Évaluation des flux de gènes dans le paysage
Quand un lynx disperse dans un nouveau secteur et se reproduit, il transmet aux générations suivantes son patrimoine génétique. La diversité génétique locale est ainsi le témoin de ce flux de gènes à travers le paysage :
- homogène dans l’espace, elle traduit une circulation normale des individus qui entretiennent un brassage génétique,
- à l’inverse l’hétérogénéité spatiale de la diversité génétique sera interprétée comme une altération du flux de gènes lié à un défaut de déplacements des individus ou leur absence de participation à la reproduction.
L’étude par la génétique du paysage est le carrefour entre plusieurs disciplines : la génétique des populations, l’écologie du paysage et les statistiques spatiales. Elle consiste à :
- identifier le profil génétique (génotypage) d’un maximum de lynx différents dans l’ensemble de l’aire de présence de l’espèce,
- comparer la distance génétique entre les échantillons à la distance géographique. L’altération du flux de gènes est identifiée quand les prélèvements sont proches géographiquement mais éloignés génétiquement.
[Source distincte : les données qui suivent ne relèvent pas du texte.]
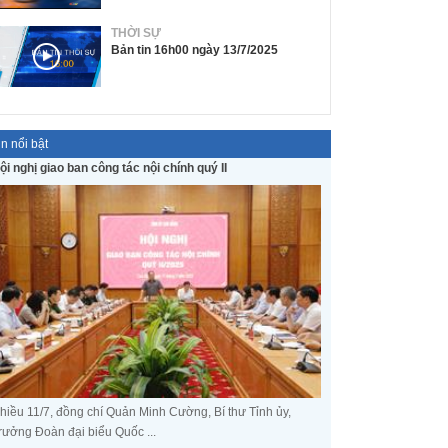
THỜI SỰ
Bản tin 16h00 ngày 13/7/2025
in nổi bật
ội nghị giao ban công tác nội chính quý II
hiều 11/7, đồng chí Quản Minh Cường, Bí thư Tỉnh ủy,
rưởng Đoàn đại biểu Quốc ...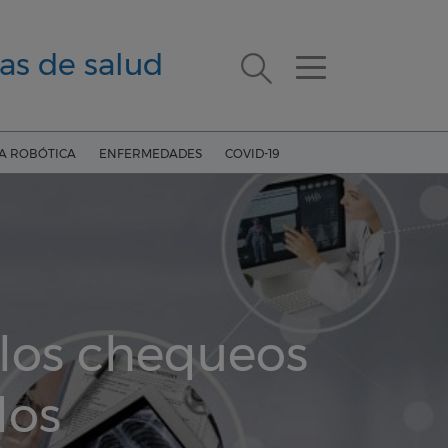
as de salud
ÍA ROBÓTICA
ENFERMEDADES
COVID-19
 los chequeos
dos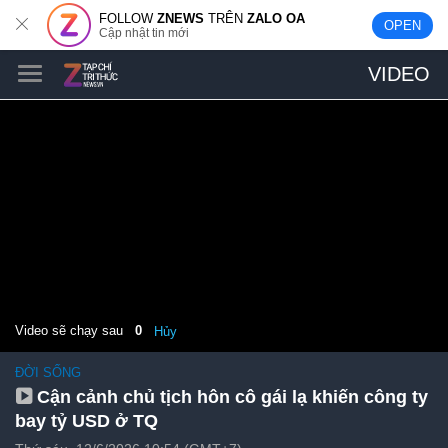
FOLLOW
ZNEWS
TRÊN
ZALO OA
OPEN
Cập nhật tin mới
VIDEO
Video sẽ chạy sau
0
Hủy
ĐỜI SỐNG
Cận cảnh chủ tịch hôn cô gái lạ khiến công ty
bay tỷ USD ở TQ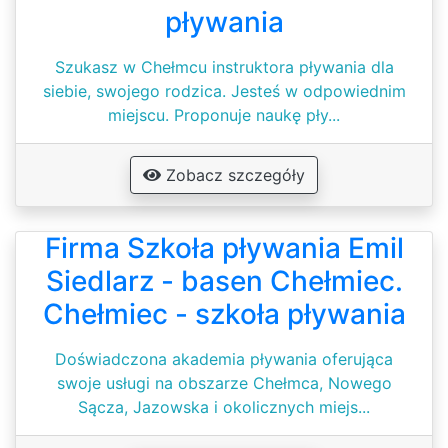
pływania
Szukasz w Chełmcu instruktora pływania dla
siebie, swojego rodzica. Jesteś w odpowiednim
miejscu. Proponuje naukę pły...
Zobacz szczegóły
Firma Szkoła pływania Emil
Siedlarz - basen Chełmiec.
Chełmiec - szkoła pływania
Doświadczona akademia pływania oferująca
swoje usługi na obszarze Chełmca, Nowego
Sącza, Jazowska i okolicznych miejs...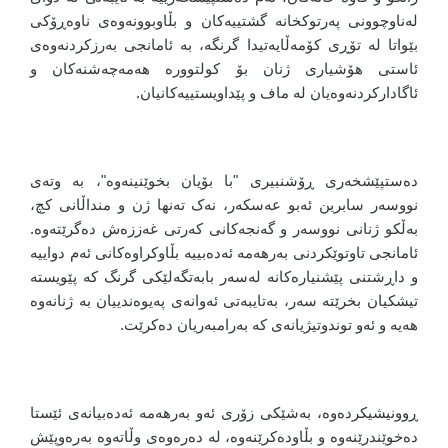
لەناوچوونی پەرتوکخانە گشتییەکان و بڵاوبوونەوەی ناوەڕۆکی
بێواتا لە تۆڕی کۆمەڵایەتیدا گرنگە، بە ئامانجی بەرزکردنەوەی
ئاستی هۆشیاری ژنان بۆ کولتوورە هەمەچەشنەکان و
ئاگادارکردنەوەیان لە ماف و پێداویستییەکانیان.
دەستپێشخەری ڕۆشنبیری "با بۆیان بخوێنینەوە"، بە وتەی
نووسەر سابرین ئەبو عەسکەر، نەک تەنها ژن و منداڵانی کچ،
بەڵکو ژنانی نووسەر و گەنجەکانی کەرتی غەززەش دەگرێتەوە.
ئامانجی تاوتوێکردنی بەرهەمە ئەدەبییە بڵاوکراوەکانی ئەم دواییە
و داڕشتنی پێشنیارەکانە لەسەر بابەتگەلێکی گرنگ کە پێویستە
تیشکیان بخرێتە سەر، بەتایبەتی ئەوانەی پەیوەندییان بە ژنانەوە
هەیە و ئەو توندوتیژیانەی کە بەرامبەریان دەکرێت.
ڕوونیشیکردەوە، بەشێکی زۆری ئەو بەرهەمە ئەدەبیانەی ئێستا
دەخوێندرێنەوە و بڵاودەکرێنەوە، لە دەرەوەی وڵاتەوە بەرەوپێش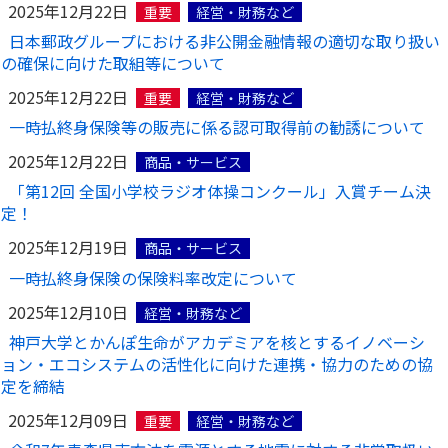
2025年12月22日
重要
経営・財務など
日本郵政グループにおける非公開金融情報の適切な取り扱い
の確保に向けた取組等について
2025年12月22日
重要
経営・財務など
一時払終身保険等の販売に係る認可取得前の勧誘について
2025年12月22日
商品・サービス
「第12回 全国小学校ラジオ体操コンクール」入賞チーム決
定！
2025年12月19日
商品・サービス
一時払終身保険の保険料率改定について
2025年12月10日
経営・財務など
神戸大学とかんぽ生命がアカデミアを核とするイノベーシ
ョン・エコシステムの活性化に向けた連携・協力のための協
定を締結
2025年12月09日
重要
経営・財務など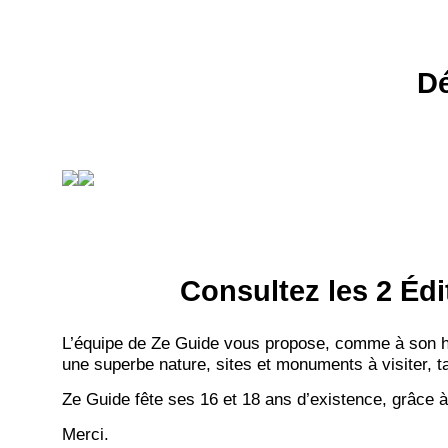
Dé
Consultez les 2 Édi
L’équipe de Ze Guide vous propose, comme à son hab
une superbe nature, sites et monuments à visiter, ta
Ze Guide fête ses 16 et 18 ans d’existence, grâce à
Merci.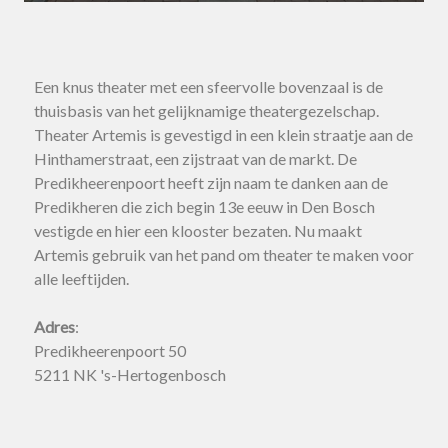
Een knus theater met een sfeervolle bovenzaal is de
thuisbasis van het gelijknamige theatergezelschap.
Theater Artemis is gevestigd in een klein straatje aan de
Hinthamerstraat, een zijstraat van de markt. De
Predikheerenpoort heeft zijn naam te danken aan de
Predikheren die zich begin 13e eeuw in Den Bosch
vestigde en hier een klooster bezaten. Nu maakt
Artemis gebruik van het pand om theater te maken voor
alle leeftijden.
Adres
:
Predikheerenpoort 50
5211 NK 's-Hertogenbosch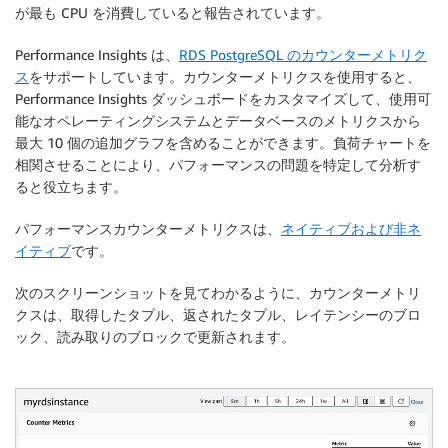
が最も CPU を消費していると報告されています。
Performance Insights は、
RDS PostgreSQL のカウンターメトリク
ス
をサポートしています。カウンターメトリクスを使用すると、
Performance Insights ダッシュボードをカスタマイズして、使用可
能なオペレーティングシステムとデータベースのメトリクスから
最大 10 個の追加グラフを含めることができます。負荷チャートを
相関させることにより、パフォーマンスの問題を特定して分析す
ると役立ちます。
パフォーマンスカウンターメトリクスは、
ネイティブおよび非ネ
イティブ
です。
次のスクリーンショットを見てわかるように、カウンターメトリ
クスは、取得したタプル、返されたタプル、レイテンシーのブロ
ック、読み取りのブロックで更新されます。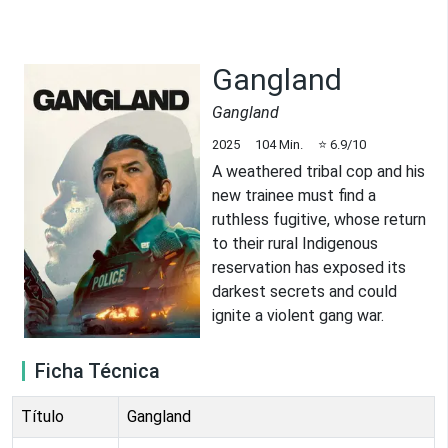
Gangland
Gangland
2025
104
Min.
⭐
6.9
/10
A weathered tribal cop and his
new trainee must find a
ruthless fugitive, whose return
to their rural Indigenous
reservation has exposed its
darkest secrets and could
ignite a violent gang war.
Ficha Técnica
Título
Gangland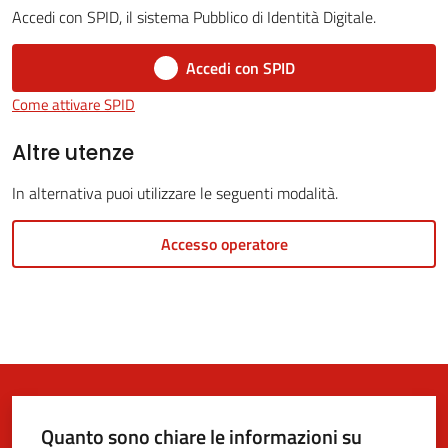
Accedi con SPID, il sistema Pubblico di Identità Digitale.
Accedi con SPID
5x1000
Come attivare SPID
Servizi
Altre utenze
on-
In alternativa puoi utilizzare le seguenti modalità.
line
Accesso operatore
Tutti
gli
argomenti
Quanto sono chiare le informazioni su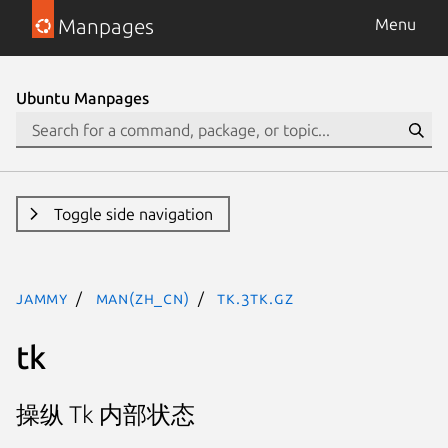
Manpages
Menu
Ubuntu Manpages
Toggle side navigation
jammy
man(zh_CN)
tk.3tk.gz
tk
操纵 Tk 内部状态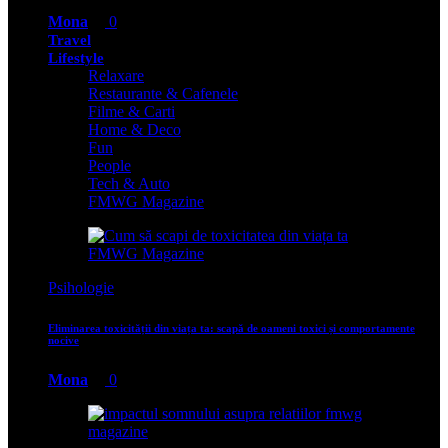
Mona
0
Travel
Lifestyle
Relaxare
Restaurante & Cafenele
Filme & Carti
Home & Deco
Fun
People
Tech & Auto
FMWG Magazine
Psihologie
Eliminarea toxicității din viața ta: scapă de oameni toxici și comportamente
nocive
Mona
0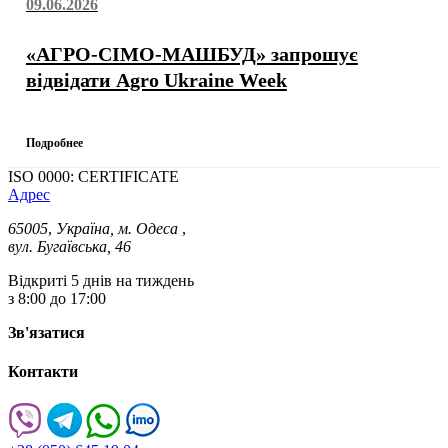
09.06.2026
«АГРО-СІМО-МАШБУД» запрошує
відвідати Agro Ukraine Week
Подробнее
ISO 0000: CERTIFICATE
Адрес
65005
,
Україна, м. Одеса
,
вул. Бугаївська, 46
Відкриті 5 днів на тиждень
з 8:00 до 17:00
Зв'язатися
Контакти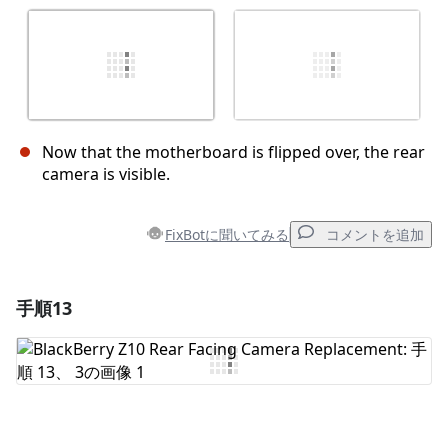
Now that the motherboard is flipped over, the rear
camera is visible.
FixBotに聞いてみる
コメントを追加
手順13
コメントを追加
コメントを追加
キャンセル
コメントを投稿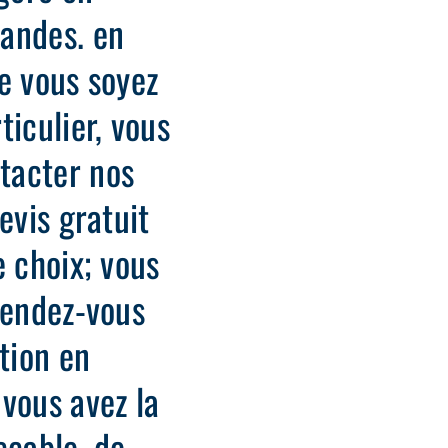
andes. en
e vous soyez
ticulier, vous
tacter nos
evis gratuit
e choix; vous
rendez-vous
tion en
vous avez la
ccable, de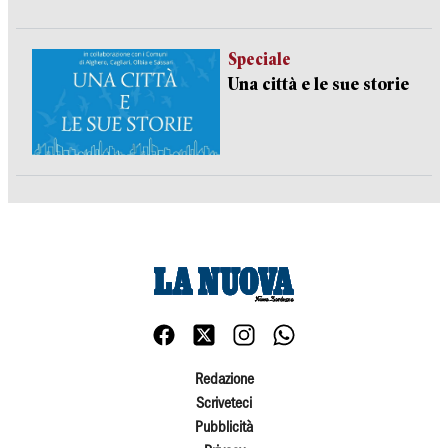
Speciale
Una città e le sue storie
Redazione
Scriveteci
Pubblicità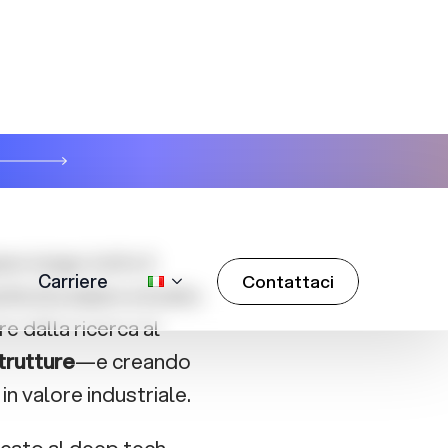
 Strategy
, sta
per far nascere e
eo lungo tutto il
tà di scalare a livello
e dalla ricerca al
trutture
—e creando
in valore industriale.
cato al deep tech,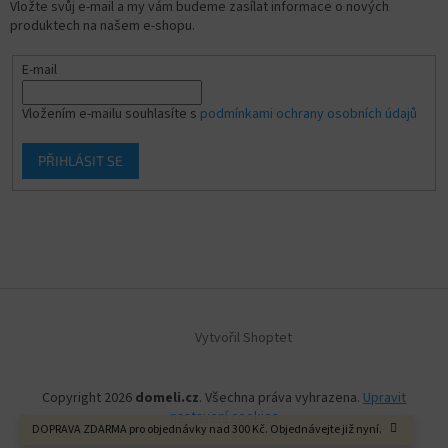
Vložte svůj e-mail a my vám budeme zasílat informace o nových
produktech na našem e-shopu.
E-mail
Vložením e-mailu souhlasíte s
podmínkami ochrany osobních údajů
PŘIHLÁSIT SE
Vytvořil Shoptet
Copyright 2026
domeli.cz
. Všechna práva vyhrazena.
Upravit
nastavení cookies
DOPRAVA ZDARMA pro objednávky nad 300 Kč. Objednávejte již nyní.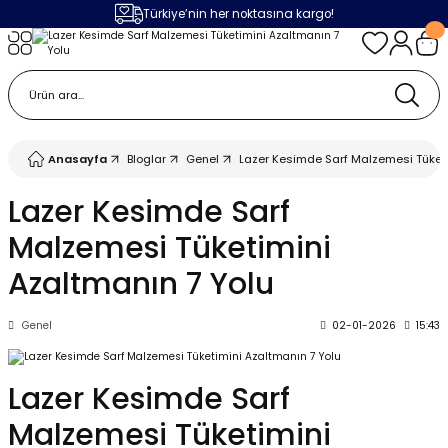
Türkiye’nin her noktasına kargo!
Geri Dön
Geri Dön
Geri Dön
Geri Dön
m
ak
lojileri
 Makinalar
 Makinesi
Cihazı
leme Makinesi
Anasayfa
Bloglar
Genel
Lazer Kesimde Sarf Malzemesi Tüketi
 (Seramik / Metal)
 Torçları
eme Sistemleri
Makinaları
Lazer Kesimde Sarf
Malzemesi Tüketimini
a Camı
Üniteleri
ama Sistemleri
inatör Montaj Ekipmanı
Azaltmanın 7 Yolu
ens
ler
obotlar
Genel
02-01-2026
15:43
Bağlantı Parçaları
a Camları
 Makinesi
Lazer Kesimde Sarf
eme Ürünleri
ensler
 Sistemi
UPS
Malzemesi Tüketimini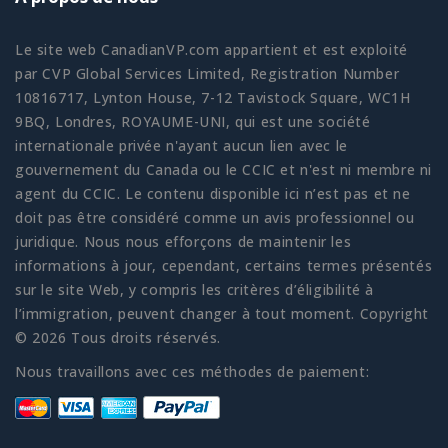
Le site web CanadianVP.com appartient et est exploité
par CVP Global Services Limited, Registration Number
10816717, Lynton House, 7-12 Tavistock Square, WC1H
9BQ, Londres, ROYAUME-UNI, qui est une société
internationale privée n'ayant aucun lien avec le
gouvernement du Canada ou le CCIC et n'est ni membre ni
agent du CCIC. Le contenu disponible ici n’est pas et ne
doit pas être considéré comme un avis professionnel ou
juridique. Nous nous efforçons de maintenir les
informations à jour, cependant, certains termes présentés
sur le site Web, y compris les critères d’éligibilité à
l’immigration, peuvent changer à tout moment. Copyright
© 2026 Tous droits réservés.
Nous travaillons avec ces méthodes de paiement: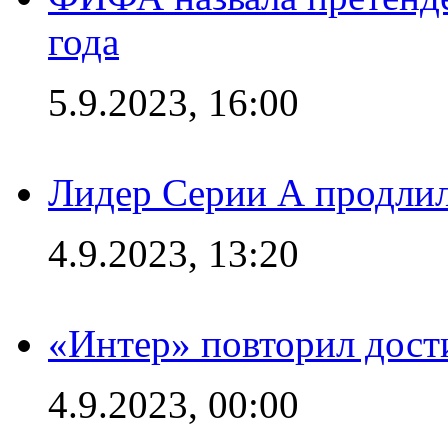
года
5.9.2023, 16:00
Лидер Серии А продлил
4.9.2023, 13:20
«Интер» повторил дост
4.9.2023, 00:00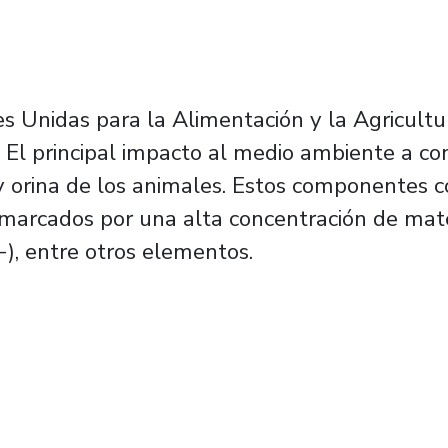
 Unidas para la Alimentación y la Agricultur
El principal impacto al medio ambiente a co
 y orina de los animales. Estos componentes
marcados por una alta concentración de mate
), entre otros elementos.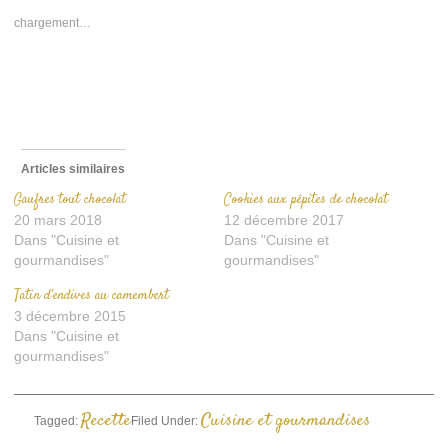
une
une
e-
nouvelle
nouvelle
mail
chargement…
fenêtre)
fenêtre)
à
un
ami(ouvre
dans
une
nouvelle
fenêtre)
Articles similaires
Gaufres tout chocolat
Cookies aux pépites de chocolat
20 mars 2018
12 décembre 2017
Dans "Cuisine et
Dans "Cuisine et
gourmandises"
gourmandises"
Tatin d’endives au camembert
3 décembre 2015
Dans "Cuisine et
gourmandises"
Recette
Cuisine et gourmandises
Tagged:
Filed Under: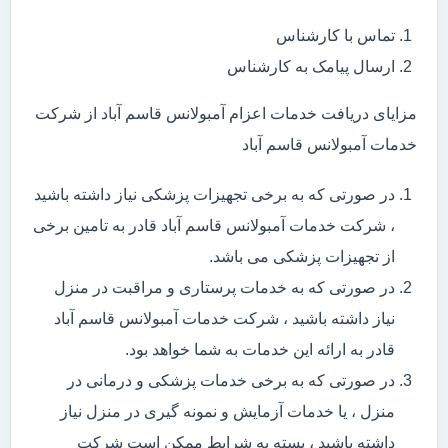
تماس با کارشناس
ارسال پیامک به کارشناس
مزایای دریافت خدمات اعزام آمبولانس قاسم آباد از شرکت
خدمات آمبولانس قاسم آباد
در صورتی که به برخی تجهیزات پزشکی نیاز داشته باشید
، شرکت خدمات آمبولانس قاسم آباد قادر به تامین برخی
از تجهیزات پزشکی می باشد.
در صورتی که به خدمات پرستاری و مراقبت در منزل
نیاز داشته باشید ، شرکت خدمات آمبولانس قاسم آباد
قادر به ارائه این خدمات به شما خواهد بود.
در صورتی که به برخی خدمات پزشکی و درمانی در
منزل ، یا خدمات آزمایش و نمونه گیری در منزل نیاز
داشته باشید ، بسته به شرایط ممکن است شرکت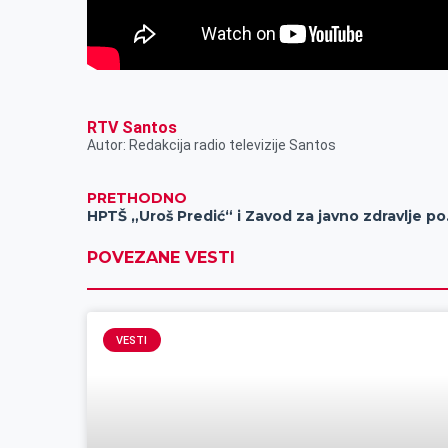
RTV Santos
Autor: Redakcija radio televizije Santos
PRETHODNO
HPTŠ „Uroš Pr
POVEZANE VESTI
VESTI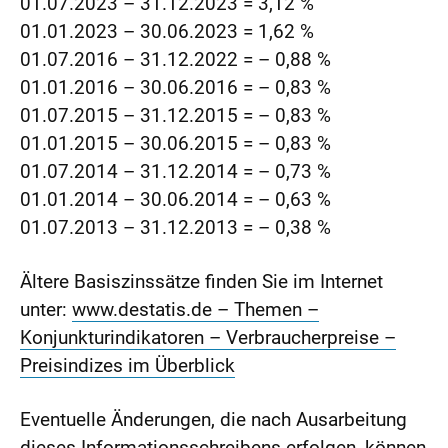
01.07.2023 – 31.12.2023 = 3,12 %
01.01.2023 – 30.06.2023 = 1,62 %
01.07.2016 – 31.12.2022 = – 0,88 %
01.01.2016 – 30.06.2016 = – 0,83 %
01.07.2015 – 31.12.2015 = – 0,83 %
01.01.2015 – 30.06.2015 = – 0,83 %
01.07.2014 – 31.12.2014 = – 0,73 %
01.01.2014 – 30.06.2014 = – 0,63 %
01.07.2013 – 31.12.2013 = – 0,38 %
Ältere Basiszinssätze finden Sie im Internet
unter:
www.destatis.de – Themen –
Konjunkturindikatoren – Verbraucherpreise –
Preisindizes im Überblick
Eventuelle Änderungen, die nach Ausarbeitung
dieses Informationsschreibens erfolgen, können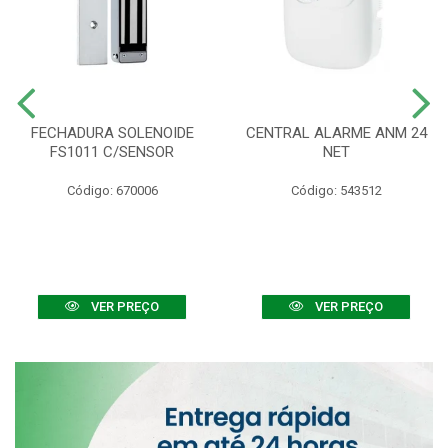
FECHADURA SOLENOIDE
CENTRAL ALARME ANM 24
FS1011 C/SENSOR
NET
Código: 670006
Código: 543512
VER PREÇO
VER PREÇO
À l’inverse le flux de gènes est considéré comme favorisé quand les échantillons sont proches génétiquement mais éloignés géographiquement.
- étudier l’hétérogénéité spatiale de la diversité génétique en fonction des éléments du paysage susceptibles d’influencer la connectivité. La génétique du paysage permet d’identifier les secteurs concernés par une altération du flux de gènes mais également les éléments du paysage en cause.
Ce travail repose actuellement sur une collaboration entre l’OFB, la fondation suisse Kora et le laboratoire de Biométrie et de biologie évolutive (UMR CNRS, UCB Lyon 1). Il concerne les populations de lynx dans les massifs transfrontaliers du Jura et des Alpes occidentales et un secteur en France concerné par un front de colonisation de 300 km entre les contreforts vosgien et du massif Central.
Le génotypage des lynx est réalisé à partir de prélèvements sur les cadavres de lynx. Dans les Alpes françaises et en Bourgogne, des poils seront collectés en complément pour augmenter le nombre d’échantillons pour obtenir plus de génotypes de lynx dans les régions manquant de données.